The swift developments come just a week after Ukraine successfully reclaimed swaths of territory in the northeastern Kharkiv province, in what many observers said could be a decisive shift after more than six months of grinding war that has exposed Russian military vulnerability and provoked criticism from even fervent Kremlin supporters back home.

Kyiv has been boosted by Western-supplied weapons, including long-range rocket systems supplied by the U.S., leading voices on Russian state media to argue that the country is fighting not just Ukraine but NATO as well.

Putin has so far resisted calls from nationalist voices and pro-military bloggers for general mobilization, a move that could boost his ailing forces but may prove unpopular with the Russian public and come across as an admission that his campaign in Ukraine is failing. 
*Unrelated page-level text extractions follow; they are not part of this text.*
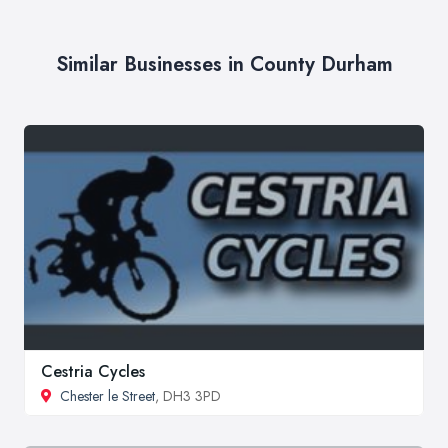
Similar Businesses in County Durham
Cestria Cycles
Chester le Street
, DH3 3PD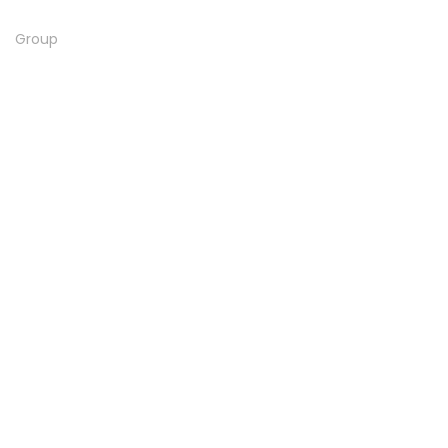
Group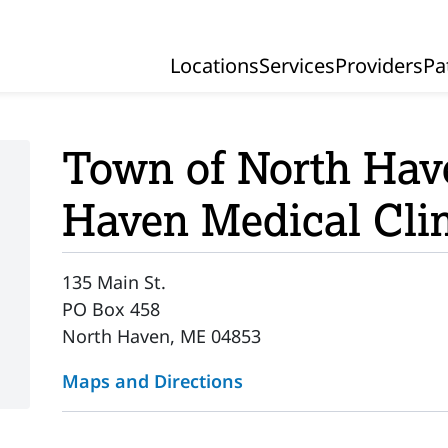
Locations
Services
Providers
Pa
Primary Navigation
Town of North Ha
Haven Medical Cli
135 Main St.
PO Box 458
North Haven, ME 04853
Maps and Directions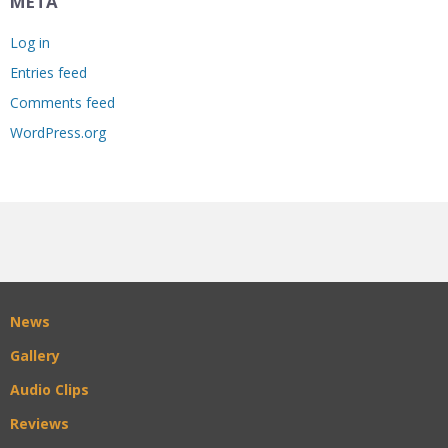
META
Log in
Entries feed
Comments feed
WordPress.org
News
Gallery
Audio Clips
Reviews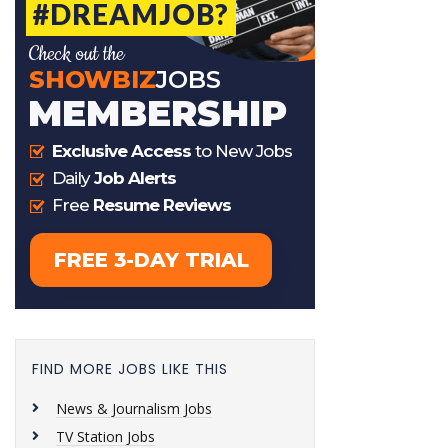
FIND MORE JOBS LIKE THIS
News & Journalism Jobs
TV Station Jobs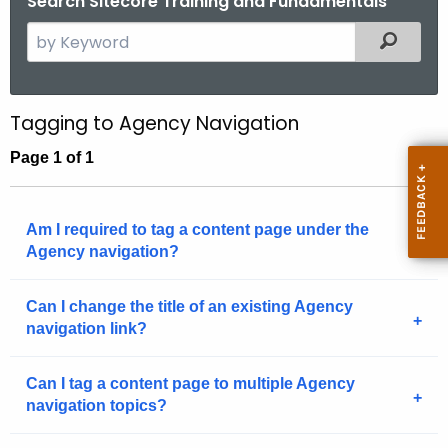
Search Sitecore Training and Fundamentals
.
S
Filtered
g
e
o
a
v
r
Tagging to Agency Navigation
c
Page 1 of 1
h
t
h
Am I required to tag a content page under the
e
Agency navigation?
c
u
Can I change the title of an existing Agency
r
navigation link?
r
e
n
Can I tag a content page to multiple Agency
navigation topics?
t
A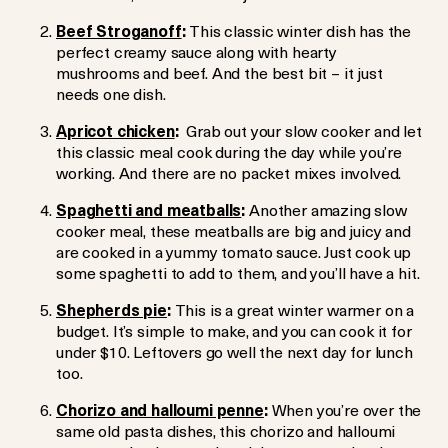
Beef Stroganoff
:
This classic winter dish has the
perfect creamy sauce along with hearty
mushrooms and beef. And the best bit – it just
needs one dish.
Apricot chicken
:
Grab out your slow cooker and let
this classic meal cook during the day while you’re
working. And there are no packet mixes involved.
Spaghetti and meatballs
:
Another amazing slow
cooker meal, these meatballs are big and juicy and
are cooked in a yummy tomato sauce. Just cook up
some spaghetti to add to them, and you’ll have a hit.
Shepherds pie
:
This is a great winter warmer on a
budget. It’s simple to make, and you can cook it for
under $10. Leftovers go well the next day for lunch
too.
Chorizo and halloumi penne
:
When you’re over the
same old pasta dishes, this chorizo and halloumi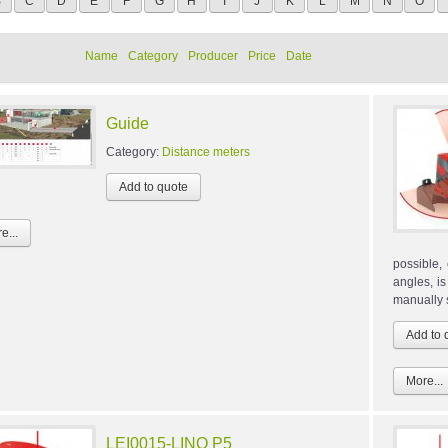
B
C
D
E
F
G
H
I
J
K
L
M
N
O
Name
Category
Producer
Price
Date
Guide
Category:
Distance meters
e...
possible,
angles, i
manually s
More...
LEI0015-LINO P5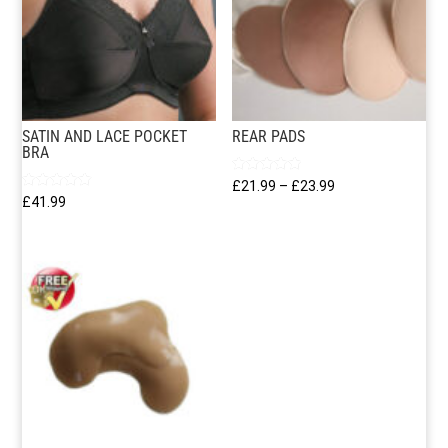
SATIN AND LACE POCKET
REAR PADS
BRA
Rated
Price
£
21.99
–
£
23.99
5.00
Rated
£
41.99
out of 5
range:
5.00
out of 5
£21.99
through
£23.99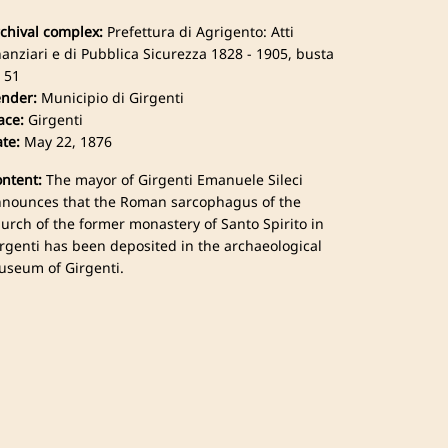
chival complex:
Prefettura di Agrigento: Atti
nanziari e di Pubblica Sicurezza 1828 - 1905, busta
 51
nder:
Municipio di Girgenti
ace:
Girgenti
te:
May 22, 1876
ntent:
The mayor of Girgenti Emanuele Sileci
nounces that the Roman sarcophagus of the
urch of the former monastery of Santo Spirito in
rgenti has been deposited in the archaeological
seum of Girgenti.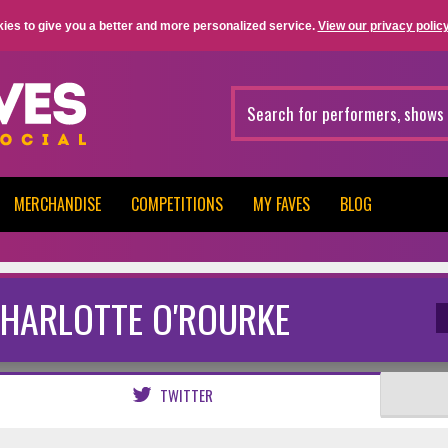
ies to give you a better and more personalized service.
View our privacy policy
MERCHANDISE
COMPETITIONS
MY FAVES
BLOG
HARLOTTE O'ROURKE
TWITTER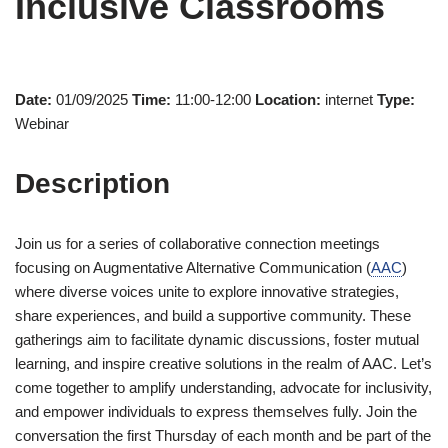
Inclusive Classrooms
Date:
01/09/2025
Time:
11:00-12:00
Location:
internet
Type:
Webinar
Description
Join us for a series of collaborative connection meetings
focusing on Augmentative Alternative Communication (
AAC
)
where diverse voices unite to explore innovative strategies,
share experiences, and build a supportive community. These
gatherings aim to facilitate dynamic discussions, foster mutual
learning, and inspire creative solutions in the realm of AAC. Let’s
come together to amplify understanding, advocate for inclusivity,
and empower individuals to express themselves fully. Join the
conversation the first Thursday of each month and be part of the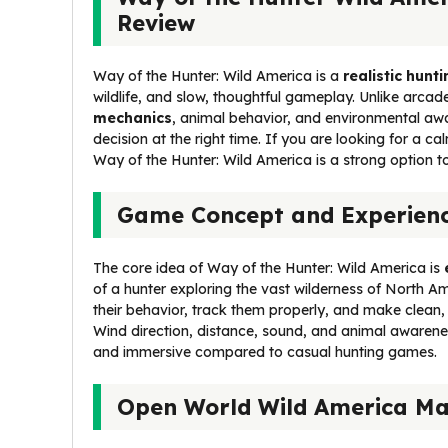
Review
Way of the Hunter: Wild America is a
realistic hun
wildlife, and slow, thoughtful gameplay. Unlike arcad
mechanics
, animal behavior, and environmental awar
decision at the right time. If you are looking for a ca
Way of the Hunter: Wild America is a strong option to
Game Concept and Experien
The core idea of Way of the Hunter: Wild America is
of a hunter exploring the vast wilderness of North Am
their behavior, track them properly, and make clean
Wind direction, distance, sound, and animal awarene
and immersive compared to casual hunting games.
Open World Wild America M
One of the Kremlin's most hawkish figures, former President Dmitry Medvedev, said Monday that holding the referendums is "of great importance," while signaling that absorbing the Donbas provinces would make encroaching on them equivalent to striking Russia, raising the risk of further escalation if Ukrainian troops continue to advance in the area.

"They want to make the territories Russian proper, so that then they can threaten with nuclear blackmail," Lutsevych of Chatham House said.

The editor-in-chief of the Kremlin-backed channel RT, Margarita Simonyan, who has been one of the most vocal proponents of the war, also invoked the idea of red lines, saying holding the referendums immediately and without delay was key.

"Today a referendum, tomorrow — recognition as part of the Russian Federation, the day after tomorrow — strikes on the territory of Russia become a full-fledged war between Ukraine and NATO with Russia, untying Russia's hands in all respects," she said in a post on Telegram. 

News of the planned referendums was condemned by Kyiv.

"Sham 'referendums' will not change anything," Foreign Minister Dmytro Kuleba said. "Ukraine has every right to liberate its territories and will keep liberating them whatever Russia has to say," he said in a tweet.

The head of President Volodymyr Zelenskyy's office, Andriy Yermak, said the referendums are part of Russia's "naïve blackmail."

"This is what the fear of defeat looks like," Yermak wrote in a post on the Telegram messaging app.